とある日
今日もいつもどおり、午前六時ちょうどに目を覚ます。いつもどおり歯を磨いて、いつもどおり顔を洗う。一連のルーチンを済ませると、ゴミを捨てるために玄関の窓を開ける。そこにはいつもどおり梶さんがいて、いつもどおりマールボロを吸っていた。
「よ。今日は遅えな」
そう言って深くマールボロを吸って、工場の煙みたいに空に向かって煙を吐き出す。そのときに、工場は大きな音を出し始める。六時半だな、と思う。梶さんも同じことを思っている。
「今日は痰を吐かないでくださいよ」
分かってるよ、と言いたげに大きな目で俺を睨む。睨んでいるつもりなのだろう。
ゴミを捨ててきてしまうと、梶さんが俺の部屋、306号室の前に立っていた。郵便受けをじっと見て、何かぶつぶつと言っている。
「何かありましたか?」
俺が声をかけると、梶さんの肩が小さく跳ねる。
「いや、なんでもない。たいしたことじゃないから」
梶さんの大きな目は、これでもかというぐらいに派手に泳いでいる。
「そうですか、じゃあ」
自分の部屋に戻ろうと半分ほどドアを開けたところで、梶さんの方を向く。
「やっぱり気になります。何してたんですか」
梶さんはきまりが悪そうな顔をする。少し間をあけて言う。
「いや、同僚が映画のチケットをくれたのはいいんだけど、二枚あるんだよね。田崎、どうせ暇でしょ?」
俺はこめかみの部分を強く押さえる。「明日は仕事があります」という言葉を、そっと租借して飲み込む。
「そんなことですか、いいですよ」
梶さんの行動は至って単純明快だが、何を考えているか理解するには些か苦労を強いられる。
これは記憶の話だが、俺と梶さんがそのときどうやって映画館に行ったのか、どんな内容の映画を見たのか思い出すのに時間がいる。だけどキャラメルポップコーンがおいしかったことと、映画を見終わった後の出来事だけはよく思い出せる。

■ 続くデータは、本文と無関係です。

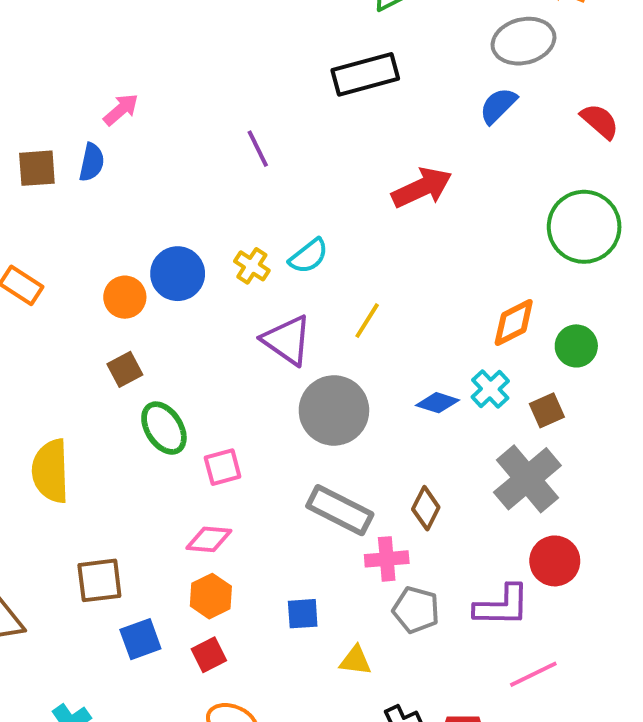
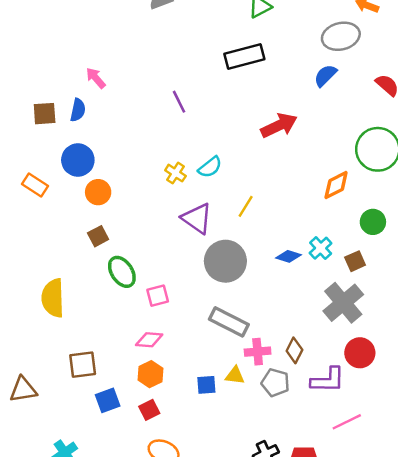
pink arrow: (121, 110) -> (96, 78), turned -90
blue circle: (178, 274) -> (78, 160), moved
orange diamond: (514, 323) -> (336, 185), moved
brown diamond: (426, 508) -> (294, 350), moved
yellow triangle: (355, 661) -> (235, 375), moved

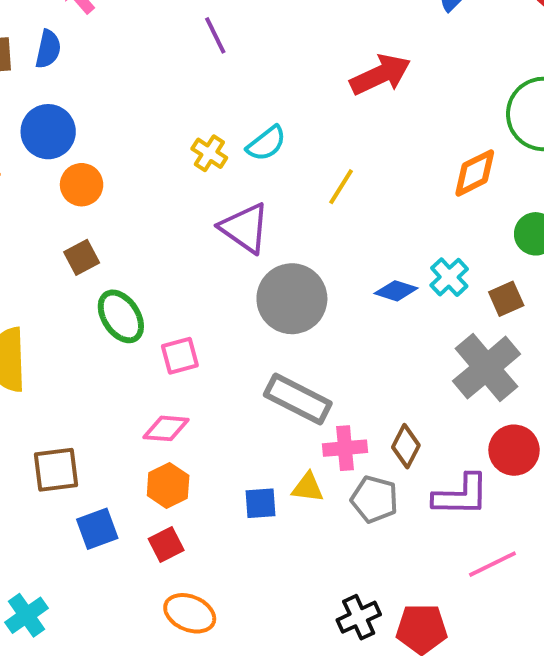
yellow line: (246, 206) -> (341, 187), moved

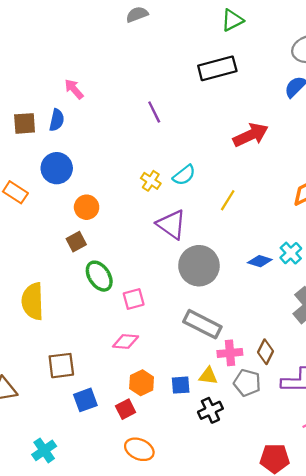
orange circle: (82, 185) -> (87, 207), moved
orange hexagon: (168, 485) -> (142, 383), moved
black cross: (359, 617) -> (210, 410), moved

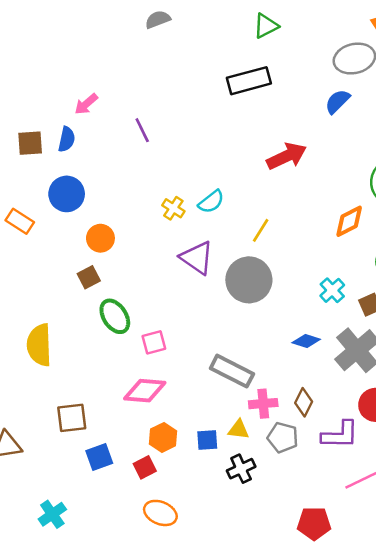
pink arrow: (74, 89) -> (86, 104), turned -90
purple line: (154, 112) -> (142, 130), moved
blue diamond: (260, 261) -> (306, 341), moved
gray circle: (199, 266) -> (249, 280), moved
pink diamond: (126, 341) -> (145, 391), size x1.4

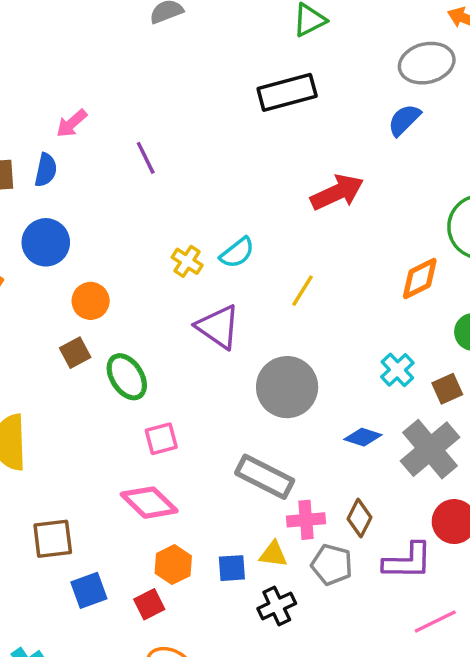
gray circle: (249, 280) -> (287, 387), moved
green ellipse: (115, 316) -> (127, 377), moved
pink diamond: (145, 391) -> (149, 503), turned 39

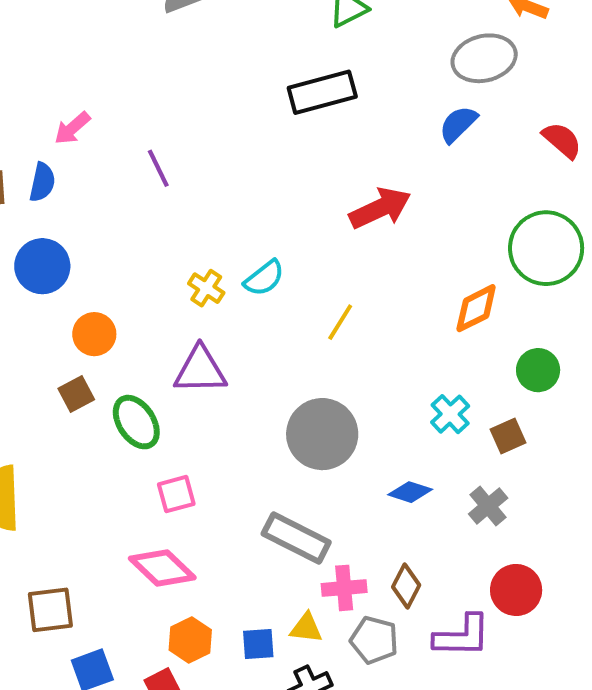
purple triangle: (218, 327) -> (200, 370), moved, turned -36
gray cross: (430, 449) -> (488, 506), size x0.6

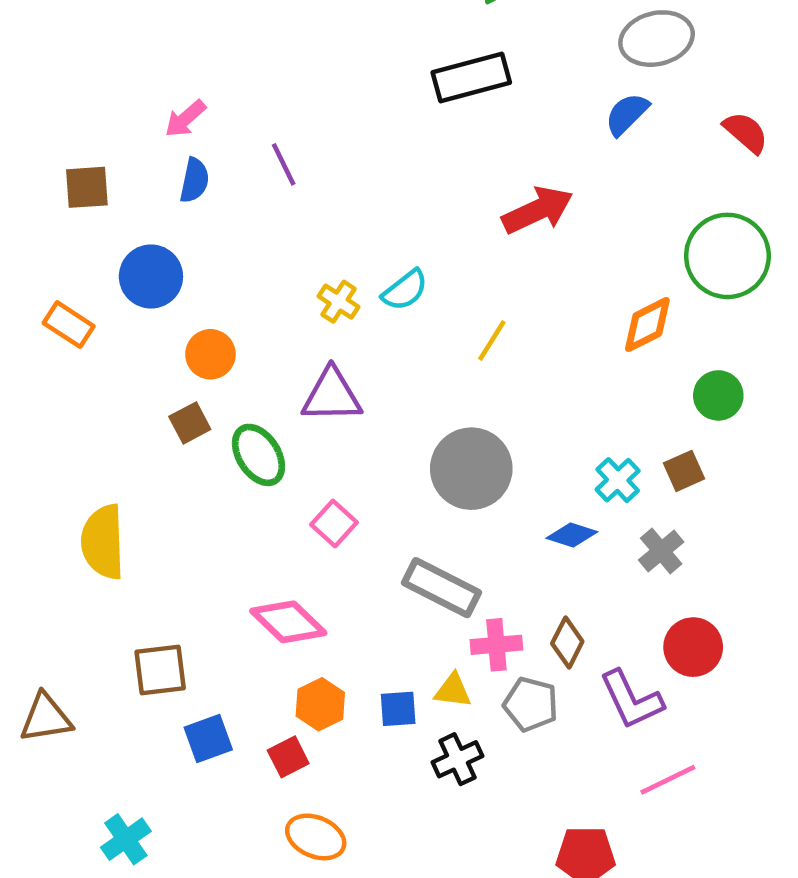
blue semicircle: (42, 182) -> (194, 180), moved
cyan cross: (450, 414) -> (618, 480), moved
pink square: (176, 494) -> (334, 524), moved, turned -33
purple L-shape: (462, 636) -> (631, 700), turned 64

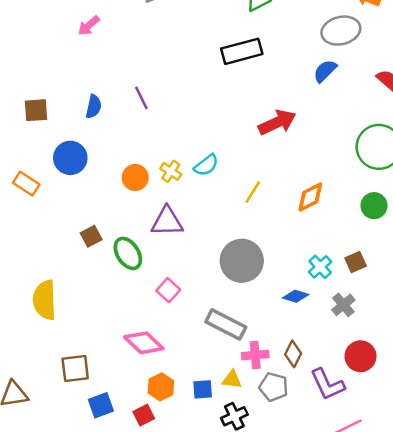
pink arrow: (185, 119) -> (89, 26), moved
orange diamond: (647, 325) -> (310, 197), moved
orange circle: (210, 354) -> (135, 177), moved
green circle: (718, 395) -> (374, 206), moved

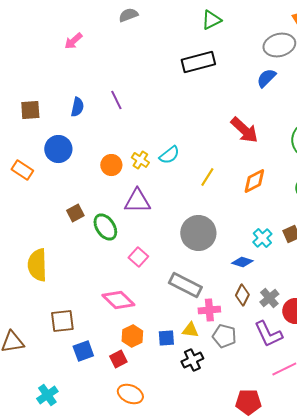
red arrow: (277, 122) -> (244, 130), moved, turned 68
gray cross: (343, 305) -> (269, 298), moved
brown diamond: (293, 354) -> (242, 295), moved

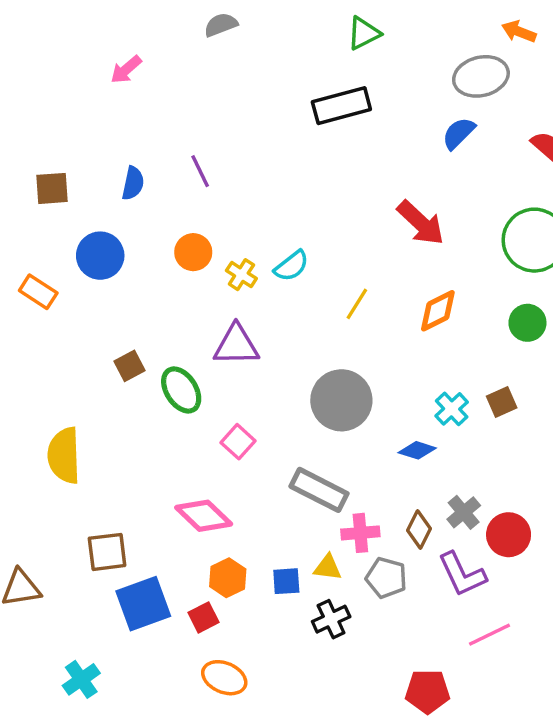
orange circle: (111, 165) -> (193, 252), moved
brown diamond: (242, 295) -> (419, 530), moved
blue square: (83, 351) -> (143, 604), size x1.5

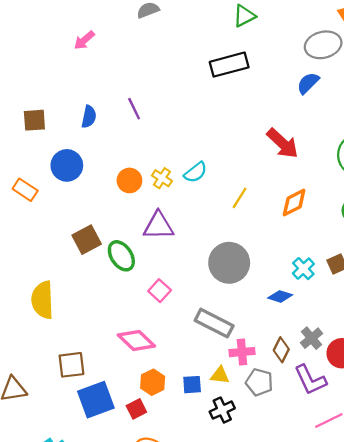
orange circle: (193, 252) -> (129, 180), moved
brown square: (129, 366) -> (87, 240), size x1.4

俺と梶さんは、シアターを出て無駄に広い廊下を並んで歩く。その間しばらくは黙っていた。そして俺は我慢できずに口に出した。
「くそつまらなかったですね」
「くそつまんなかったな」
俺と梶さんのセリフが、台本をなぞるみたいにぴったりと重なる。そのあまりの可笑しさに、俺は心の底から声を出して笑う。梶さんもそれ以上に笑う。
「来てよかったかもしれません」
仕事を休んででも、と心の中で付け加える。それはもしかしたら梶さんに伝わっているのかもしれないと思う。
「だな!」
そういって少年みたいに笑う梶さんを見ると、梶さんの笑顔を見られる嬉しさよりも、梶さんに仕事を休んだことが伝わっていないことへの安堵の方が大きくなる。